**Your goal:**
Print out all of the records exactly; no picture belongs in the result.

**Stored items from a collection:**
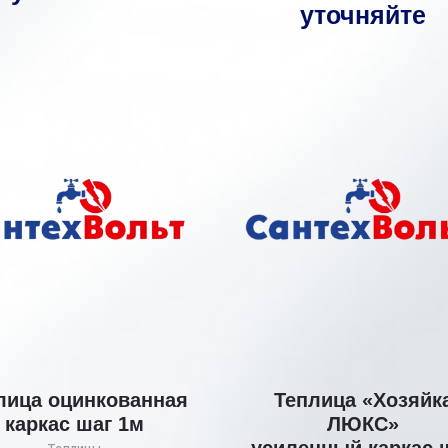
уточняйте
лица оцинкованная
Теплица «Хозяйк
каркас шаг 1м
ЛЮКС»
усиленный каркас 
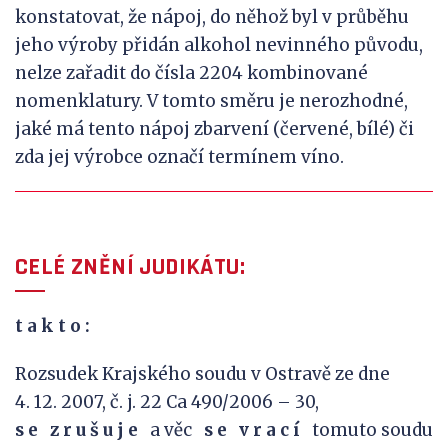
konstatovat, že nápoj, do něhož byl v průběhu
jeho výroby přidán alkohol nevinného původu,
nelze zařadit do čísla 2204 kombinované
nomenklatury. V tomto směru je nerozhodné,
jaké má tento nápoj zbarvení (červené, bílé) či
zda jej výrobce označí termínem víno.
CELÉ ZNĚNÍ JUDIKÁTU:
t a k
t o :
Rozsudek Krajského soudu v Ostravě ze dne
4. 12. 2007, č. j. 22 Ca 490/2006 – 30,
s
e
z
r
u
š
u
j
e
a věc
s
e
v
r
a
c
í
tomuto soudu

**Written reply:**
уточняйте
лица оцинкованная
Теплица «Хозяйк
каркас шаг 1м
ЛЮКС»
усиленный каркас 
konstatovat, že nápoj, do něhož byl v průběhu
jeho výroby přidán alkohol nevinného původu,
nelze zařadit do čísla 2204 kombinované
nomenklatury. V tomto směru je nerozhodné,
jaké má tento nápoj zbarvení (červené, bílé) či
zda jej výrobce označí termínem víno.
CELÉ ZNĚNÍ JUDIKÁTU:
t a k
t o :
Rozsudek Krajského soudu v Ostravě ze dne
4. 12. 2007, č. j. 22 Ca 490/2006 – 30,
s
e
z
r
u
š
u
j
e
a věc
s
e
v
r
a
c
í
tomuto soudu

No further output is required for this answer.